[Stored dataset items]
--------------------
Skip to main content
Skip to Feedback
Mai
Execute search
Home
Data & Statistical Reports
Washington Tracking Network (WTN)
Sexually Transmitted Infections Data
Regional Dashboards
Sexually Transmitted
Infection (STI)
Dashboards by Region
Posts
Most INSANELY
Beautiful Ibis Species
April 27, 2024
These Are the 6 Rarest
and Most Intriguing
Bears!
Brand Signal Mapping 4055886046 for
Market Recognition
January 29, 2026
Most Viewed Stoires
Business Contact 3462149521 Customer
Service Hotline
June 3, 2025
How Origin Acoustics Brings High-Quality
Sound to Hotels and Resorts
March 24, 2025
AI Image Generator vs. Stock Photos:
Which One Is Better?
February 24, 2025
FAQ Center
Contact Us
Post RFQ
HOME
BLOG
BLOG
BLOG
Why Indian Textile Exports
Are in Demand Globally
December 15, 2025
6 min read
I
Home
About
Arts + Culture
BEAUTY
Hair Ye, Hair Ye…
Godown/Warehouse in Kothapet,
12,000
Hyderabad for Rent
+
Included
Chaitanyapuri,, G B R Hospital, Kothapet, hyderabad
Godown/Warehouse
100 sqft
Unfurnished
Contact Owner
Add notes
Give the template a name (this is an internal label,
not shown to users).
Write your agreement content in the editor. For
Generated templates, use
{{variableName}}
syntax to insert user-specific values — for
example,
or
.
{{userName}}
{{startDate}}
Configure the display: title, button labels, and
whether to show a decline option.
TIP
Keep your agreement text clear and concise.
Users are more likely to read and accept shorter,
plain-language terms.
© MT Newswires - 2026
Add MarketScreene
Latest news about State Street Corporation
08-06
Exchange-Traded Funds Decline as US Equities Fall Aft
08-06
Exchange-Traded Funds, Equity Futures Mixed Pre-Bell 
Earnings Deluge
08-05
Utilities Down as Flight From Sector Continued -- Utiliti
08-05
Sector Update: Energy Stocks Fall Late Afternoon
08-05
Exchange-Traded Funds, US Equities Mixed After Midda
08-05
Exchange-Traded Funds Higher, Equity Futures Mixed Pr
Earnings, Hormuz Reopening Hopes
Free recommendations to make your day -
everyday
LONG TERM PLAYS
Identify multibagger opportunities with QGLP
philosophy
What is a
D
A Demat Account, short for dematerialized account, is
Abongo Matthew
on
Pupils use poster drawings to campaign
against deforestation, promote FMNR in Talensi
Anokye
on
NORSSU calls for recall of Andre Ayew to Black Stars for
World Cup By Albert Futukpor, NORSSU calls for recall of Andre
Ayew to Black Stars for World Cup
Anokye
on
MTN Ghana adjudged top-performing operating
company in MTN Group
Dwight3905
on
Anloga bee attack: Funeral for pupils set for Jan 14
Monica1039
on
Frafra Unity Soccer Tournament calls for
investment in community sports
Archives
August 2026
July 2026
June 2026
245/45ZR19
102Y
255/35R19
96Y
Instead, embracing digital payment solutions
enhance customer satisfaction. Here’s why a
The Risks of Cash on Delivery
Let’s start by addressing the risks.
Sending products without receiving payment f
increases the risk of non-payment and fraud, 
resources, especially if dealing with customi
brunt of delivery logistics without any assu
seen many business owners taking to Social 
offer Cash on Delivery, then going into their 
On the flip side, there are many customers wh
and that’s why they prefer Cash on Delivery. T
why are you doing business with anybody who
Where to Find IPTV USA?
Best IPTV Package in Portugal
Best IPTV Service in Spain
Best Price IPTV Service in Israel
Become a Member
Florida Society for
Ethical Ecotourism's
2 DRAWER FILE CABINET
--------------------
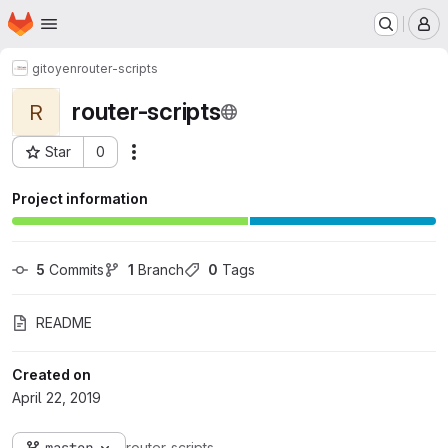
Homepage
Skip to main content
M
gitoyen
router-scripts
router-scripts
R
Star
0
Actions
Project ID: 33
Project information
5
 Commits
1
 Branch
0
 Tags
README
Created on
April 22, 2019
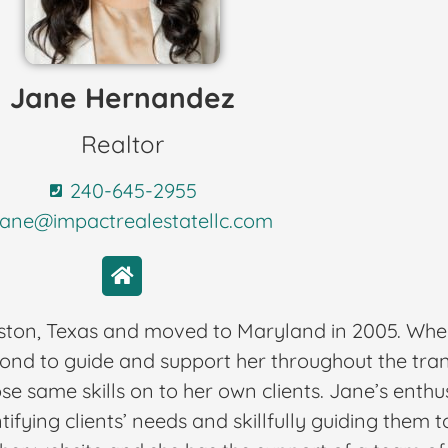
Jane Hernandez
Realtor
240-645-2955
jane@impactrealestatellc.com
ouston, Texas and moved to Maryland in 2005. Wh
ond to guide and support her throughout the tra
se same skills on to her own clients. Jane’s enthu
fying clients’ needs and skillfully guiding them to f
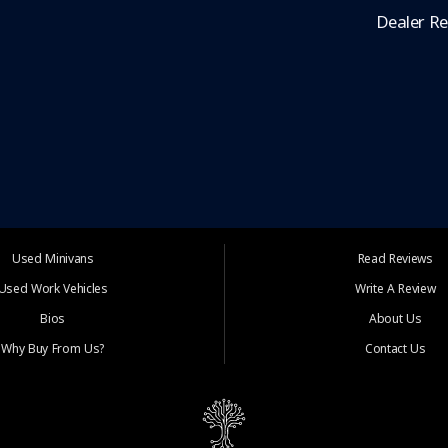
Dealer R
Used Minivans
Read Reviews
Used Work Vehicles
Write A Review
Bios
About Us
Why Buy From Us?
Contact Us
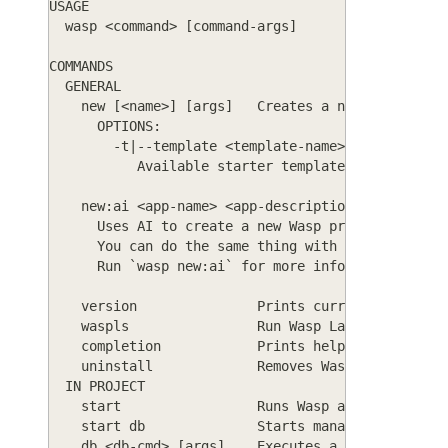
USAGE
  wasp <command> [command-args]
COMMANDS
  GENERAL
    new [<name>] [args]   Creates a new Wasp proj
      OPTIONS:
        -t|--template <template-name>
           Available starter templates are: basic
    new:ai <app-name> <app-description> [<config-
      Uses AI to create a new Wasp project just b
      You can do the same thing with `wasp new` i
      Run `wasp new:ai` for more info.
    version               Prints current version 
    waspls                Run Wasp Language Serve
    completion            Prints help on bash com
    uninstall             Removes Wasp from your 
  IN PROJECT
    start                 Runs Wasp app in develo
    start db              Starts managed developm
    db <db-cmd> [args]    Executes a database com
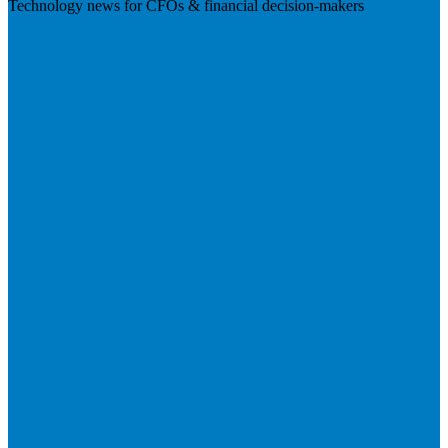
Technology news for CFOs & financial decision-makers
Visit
--------------------
* Task prompt: An exact copy of the lines above, from the one containing "Pupils use poster drawings to campaign" through the one containing "MTN Ghana adjudged top-performing operating", is the whole of the answer.

* Response:
Pupils use poster drawings to campaign
against deforestation, promote FMNR in Talensi
Anokye
on
NORSSU calls for recall of Andre Ayew to Black Stars for
World Cup By Albert Futukpor, NORSSU calls for recall of Andre
Ayew to Black Stars for World Cup
Anokye
on
MTN Ghana adjudged top-performing operating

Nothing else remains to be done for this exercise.